Performing a tabletop exercise with Amazon Connect

When a contact center experiences an unexpected service disruption, the impact can be immediate and severe: agents unable to access systems, customers facing connection issues, and support teams working to rapidly restore service. While such scenarios may seem extreme, they represent exactly the kind of situations that make tabletop exercises essential for modern contact center operations.

In this blog post, we will walk you through a few tabletop exercises with Amazon Connect, the AI-powered cloud contact center solution by Amazon Web Services (AWS). Afterward, you should understand what and how to check different scenarios with your contact center migration that will help you update your processes and procedures to get ready for the unexpected.

An introduction to the tabletop exercise

Tabletop exercises are critical for companies of any size as they provide a structured and controlled environment to simulate real-world scenarios, allowing organizations to test their response plans for crises such as cyberattacks, natural disasters, or system outages. These exercises involve key stakeholders, such as senior executives, department heads, and crisis management teams, in strategic discussions and decision-making processes. By running through potential threats and disruptions, enterprises can identify gaps in their emergency procedures, improve communication and coordination, and ensure that all teams understand their roles during an actual event.

Tabletop exercises also help organizations refine their risk management strategies, increase organizational resilience, and build confidence in their ability to respond swiftly and effectively when faced with unexpected challenges, ultimately safeguarding both operations and reputation.

1) Amazon Connect service interruption

Scenario: Amazon Connect experiences a temporary service outage affecting your contact center’s ability to make or receive calls for a specific region.
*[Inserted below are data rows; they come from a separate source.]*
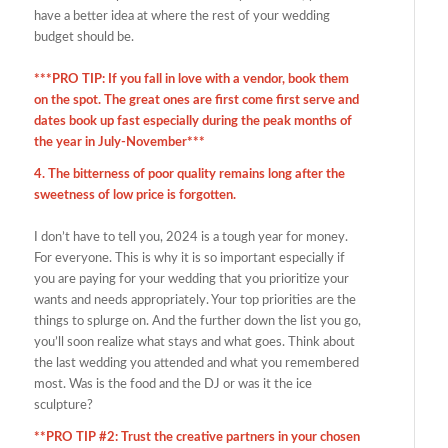
have a better idea at where the rest of your wedding
budget should be.
***PRO TIP: If you fall in love with a vendor, book them
on the spot. The great ones are first come first serve and
dates book up fast especially during the peak months of
the year in July-November***
4. The bitterness of poor quality remains long after the
sweetness of low price is forgotten.
I don’t have to tell you, 2024 is a tough year for money.
For everyone. This is why it is so important especially if
you are paying for your wedding that you prioritize your
wants and needs appropriately. Your top priorities are the
things to splurge on. And the further down the list you go,
you’ll soon realize what stays and what goes. Think about
the last wedding you attended and what you remembered
most. Was is the food and the DJ or was it the ice
sculpture?
**PRO TIP #2: Trust the creative partners in your chosen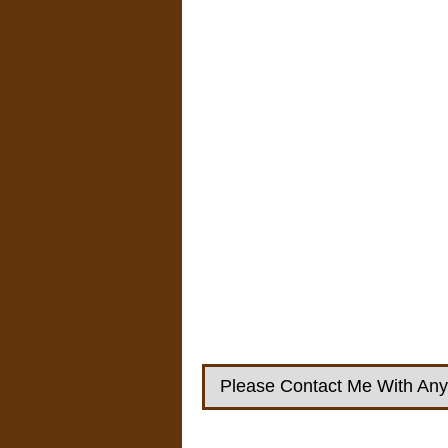
Please Contact Me With Any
Customers are unable to reach support agents, and agents cannot access the system to handle calls.

Key objectives:

Verify whether the issue is isolated to your Amazon Connect instance or affects multiple regions
Check AWS PHD for any service issues
Use CloudWatch metrics to investigate potential causes (e.g., connectivity issues, API limits)
Determine how to notify end-users and stakeholders about the outage and the estimated recovery time
Implement a workaround, such as redirecting calls to an alternative system or using a different region

2) Poor quality or latency

Scenario: A batch of customer calls experiences high latency and degraded audio quality, leading to poor customer experiences. This issue appears to affect calls between specific agents and customers in certain regions.

Key objectives:

Investigate network performance using Amazon Connect voice metrics and Amazon CloudWatch
Check the status of any third-party system involved (eg. SIP Trunking or telephony integrations)
Identify whether the issue is related to regional infra or network congestion
Test voice quality using Amazon Connect Voice Analytics tool and other diagnostic tools like CloudWatch logs
When contacting AWS Support, prepare a HAR file/console logs to assist in Support Troubleshooting (see: https://repost.aws/knowledge-center/support-case-browser-har-file)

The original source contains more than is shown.